I felt like a living object lesson about the perils of lying. I knew I had dug a hole for myself, and I knew it was getting deeper. But I couldn’t get out of it now. I had to keep digging.

“Because of my parents. It’s like I told you. They’re overwhelming when it comes to guys. They’d be all over my case if they thought I was . . . getting too serious.”

“How serious are you?”

The shovel kept hitting the dirt. “Not very, but my parents would start an inquisition if they knew I’d been out with him more than a few times. We’ve had to be, you know, discreet.”

Elise blinked, incredulous. “You could have at least told me.”

“I wanted to, but we decided it would be safer if no one knew. Besides, I think he’s touchy about dating a sophomore.” That part at least was true.

Elise grunted. “Josh thinks I’d tell someone, doesn’t he?”
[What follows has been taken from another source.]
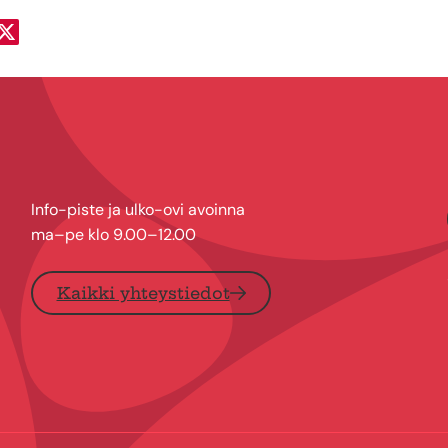
a Facebookissa
Jaa Twitterissä
Info-piste ja ulko-ovi avoinna
ma–pe klo 9.00–12.00
Kaikki yhteystiedot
“He never said that. But he did seem adamant about not telling you. In fact, I bet if you confronted him right now, he’d deny it.” I cleared my throat uncomfortably. “You won’t confront him, will you?”

“Not if you don’t want me too.”

“Good. He’d be mad at me if he knew I told you.”

Elise shook her head. “And to think of all the grief I’ve gone through over Chad. I thought you still liked him. Every time I was with him and saw you, I felt bad. You could have at least let me know you were okay about it.”

“I did,” I reminded her. “I talked to you right after you started dating him.”

“Yeah, but I didn’t think you meant any of those things. I thought you were just being nice.” She laughed a little. “I should have known something was going on. Those looks you two exchange on the way to school, and Josh not dating anyone—then he expects me to believe it’s the dog’s fault.”

“Remember, you don’t know anything about this.”

She put her hand up. “I know how to keep a secret.”

* * *

The next morning as we walked across the parking lot to school, Elise asked if I was ready for the biology test.

“Yeah,” I said. “But I still have to finish my algebra homework.”